- EXERCISE GOAL: Lines from the one containing "Annotate this image: element" through the last one in the data below: write them out word for word, and only them.

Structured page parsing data
•••••
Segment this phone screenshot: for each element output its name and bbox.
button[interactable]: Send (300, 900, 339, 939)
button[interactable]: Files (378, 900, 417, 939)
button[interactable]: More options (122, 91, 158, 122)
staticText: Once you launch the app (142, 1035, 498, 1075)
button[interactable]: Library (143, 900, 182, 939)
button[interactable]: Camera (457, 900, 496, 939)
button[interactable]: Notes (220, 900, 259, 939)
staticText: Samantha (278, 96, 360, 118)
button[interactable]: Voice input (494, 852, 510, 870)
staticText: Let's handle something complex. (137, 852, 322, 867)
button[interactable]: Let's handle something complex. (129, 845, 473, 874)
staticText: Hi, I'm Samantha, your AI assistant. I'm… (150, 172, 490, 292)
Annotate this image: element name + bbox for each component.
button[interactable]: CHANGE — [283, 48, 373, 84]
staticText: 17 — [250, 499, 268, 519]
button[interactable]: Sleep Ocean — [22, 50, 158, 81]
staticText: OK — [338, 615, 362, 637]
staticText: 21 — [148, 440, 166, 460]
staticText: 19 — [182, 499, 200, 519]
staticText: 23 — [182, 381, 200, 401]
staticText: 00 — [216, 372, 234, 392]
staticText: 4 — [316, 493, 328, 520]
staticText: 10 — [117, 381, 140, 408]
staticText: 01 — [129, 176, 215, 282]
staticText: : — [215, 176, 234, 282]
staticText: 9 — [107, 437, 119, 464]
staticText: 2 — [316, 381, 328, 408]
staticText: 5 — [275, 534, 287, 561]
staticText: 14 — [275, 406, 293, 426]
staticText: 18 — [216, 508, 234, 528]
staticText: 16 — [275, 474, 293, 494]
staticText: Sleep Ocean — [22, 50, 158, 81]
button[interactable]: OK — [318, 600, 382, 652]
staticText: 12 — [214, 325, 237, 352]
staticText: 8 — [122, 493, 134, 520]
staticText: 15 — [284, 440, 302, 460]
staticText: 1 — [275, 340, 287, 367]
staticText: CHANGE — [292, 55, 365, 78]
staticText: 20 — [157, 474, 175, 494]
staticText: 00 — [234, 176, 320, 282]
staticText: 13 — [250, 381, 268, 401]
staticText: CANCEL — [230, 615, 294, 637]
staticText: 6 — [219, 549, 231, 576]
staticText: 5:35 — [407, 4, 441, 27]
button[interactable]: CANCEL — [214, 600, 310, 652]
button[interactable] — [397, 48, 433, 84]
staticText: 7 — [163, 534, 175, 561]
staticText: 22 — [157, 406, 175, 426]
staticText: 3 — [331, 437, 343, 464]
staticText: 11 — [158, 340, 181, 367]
•••••
- ANSWER SECTION:
Annotate this image: element name + bbox for each component.
button[interactable]: CHANGE — [283, 48, 373, 84]
staticText: 17 — [250, 499, 268, 519]
button[interactable]: Sleep Ocean — [22, 50, 158, 81]
staticText: OK — [338, 615, 362, 637]
staticText: 21 — [148, 440, 166, 460]
staticText: 19 — [182, 499, 200, 519]
staticText: 23 — [182, 381, 200, 401]
staticText: 00 — [216, 372, 234, 392]
staticText: 4 — [316, 493, 328, 520]
staticText: 10 — [117, 381, 140, 408]
staticText: 01 — [129, 176, 215, 282]
staticText: : — [215, 176, 234, 282]
staticText: 9 — [107, 437, 119, 464]
staticText: 2 — [316, 381, 328, 408]
staticText: 5 — [275, 534, 287, 561]
staticText: 14 — [275, 406, 293, 426]
staticText: 18 — [216, 508, 234, 528]
staticText: 16 — [275, 474, 293, 494]
staticText: Sleep Ocean — [22, 50, 158, 81]
button[interactable]: OK — [318, 600, 382, 652]
staticText: 12 — [214, 325, 237, 352]
staticText: 8 — [122, 493, 134, 520]
staticText: 15 — [284, 440, 302, 460]
staticText: 1 — [275, 340, 287, 367]
staticText: CHANGE — [292, 55, 365, 78]
staticText: 20 — [157, 474, 175, 494]
staticText: 00 — [234, 176, 320, 282]
staticText: 13 — [250, 381, 268, 401]
staticText: CANCEL — [230, 615, 294, 637]
staticText: 6 — [219, 549, 231, 576]
staticText: 5:35 — [407, 4, 441, 27]
button[interactable]: CANCEL — [214, 600, 310, 652]
button[interactable] — [397, 48, 433, 84]
staticText: 7 — [163, 534, 175, 561]
staticText: 22 — [157, 406, 175, 426]
staticText: 3 — [331, 437, 343, 464]
staticText: 11 — [158, 340, 181, 367]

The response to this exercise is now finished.